New IMF funds for Sri Lanka may face delay after review sees revenue shortfall

By Uditha Jayasinghe

COLOMBO (Reuters) -The International Monetary Fund did not reach a staff-level agreement with Sri Lanka in its first review under a $2.9 billion bailout package, due to a potential shortfall in government revenue generation, the Fund said on Wednesday.

Speaking after a two-week visit to the country, IMF delegation head Peter Breuer said a second tranche of about $330 million under a lending programme would only be released after the IMF reaches a staff-level agreement, and there was no fixed timeline on when that would take place.

“Sri Lanka has made commendable progress in implementing difficult but much-needed reforms. These efforts are bearing fruit as the economy is showing tentative signs of stabilisation,” the IMF said in a statement.

“The team will continue its discussions in the context of the First Review with the goal of reaching a staff-level agreement in the near term.”

The IMF delegation said despite early signs of stabilisation, full economic recovery is not yet assured and growth momentum remains subdued.

In the last six months Sri Lanka has seen its runaway inflation drop to 1.3% in September, its currency appreciate by about 12% and foreign exchange reserves improve.

But the island has struggled to improve its revenue with additional measures likely to be taken in the upcoming budget in mid-November.

Despite revenue mobilisation having improved relative to last year, the IMF said revenue was expected to fall short of initial projections by nearly 15% by year end.

“While partially due to economic factors, the onus of fiscal adjustment would fall on public expenditure if there were no efforts to recoup this shortfall. This could weaken the government’s ability to provide essential public services and undermine the path to debt sustainability.”

Sri Lanka’s international bonds were unmoved by the news, trading slightly higher on the day.

The bonds are still in deeply distressed territory, trading between 46-48 cents to the dollar, Tradeweb data showed.

The global lender said Sri Lanka would need to strengthen tax administration, remove tax exemptions and actively eliminate tax evasion to increase revenues and signal better governance.

Sri Lanka accepted offers to exchange about $10 billion worth of defaulted local debt for new bonds, taking it a step towards meeting debt restructuring requirements ahead of the IMF review.

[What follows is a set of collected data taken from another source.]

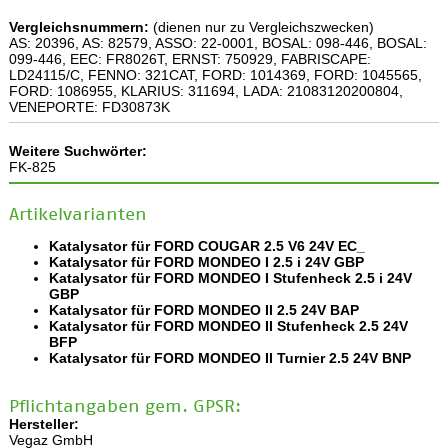
Vergleichsnummern:
(dienen nur zu Vergleichszwecken)
AS: 20396, AS: 82579, ASSO: 22-0001, BOSAL: 098-446, BOSAL:
099-446, EEC: FR8026T, ERNST: 750929, FABRISCAPE:
LD24115/C, FENNO: 321CAT, FORD: 1014369, FORD: 1045565,
FORD: 1086955, KLARIUS: 311694, LADA: 21083120200804,
VENEPORTE: FD30873K
Weitere Suchwörter:
FK-825
Artikelvarianten
Katalysator für FORD COUGAR 2.5 V6 24V EC_
Katalysator für FORD MONDEO I 2.5 i 24V GBP
Katalysator für FORD MONDEO I Stufenheck 2.5 i 24V
GBP
Katalysator für FORD MONDEO II 2.5 24V BAP
Katalysator für FORD MONDEO II Stufenheck 2.5 24V
BFP
Katalysator für FORD MONDEO II Turnier 2.5 24V BNP
Pflichtangaben gem. GPSR:
Hersteller:
Vegaz GmbH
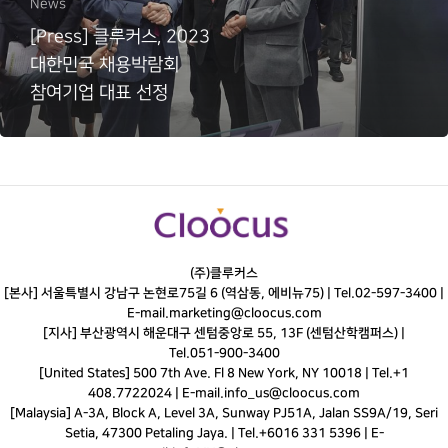
News
[Press] 클루커스, 2023
대한민국 채용박람회
참여기업 대표 선정
(주)클루커스
[본사] 서울특별시 강남구 논현로75길 6 (역삼동, 에비뉴75) |
Tel.
02-597-3400
|
E-mail.
marketing@cloocus.com
[지사] 부산광역시 해운대구 센텀중앙로 55, 13F (센텀산학캠퍼스) |
Tel.
051-900-3400
[United States] 500 7th Ave. Fl 8 New York, NY 10018 | Tel.+1
408.7722024 | E-mail.
info_us@cloocus.com
[Malaysia] A-3A, Block A, Level 3A, Sunway PJ51A, Jalan SS9A/19, Seri
Setia, 47300 Petaling Jaya. | Tel.+6016 331 5396 | E-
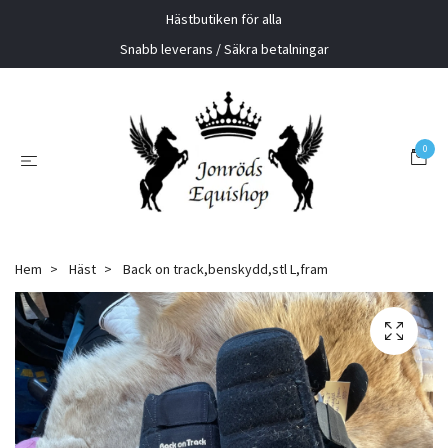
Hästbutiken för alla
Snabb leverans / Säkra betalningar
0
Hem
Häst
Back on track,benskydd,stl L,fram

Sri Lanka has also held multiple rounds of talks with bondholders and bilateral creditors including Japan, China and India to reach an agreement to rework its foreign debt after suspending repayments in May last year.

The island’s debt restructuring is also being discussed at a meeting of the Institute of International Finance and Paris Club scheduled for later in the day, according to the agenda seen by Reuters.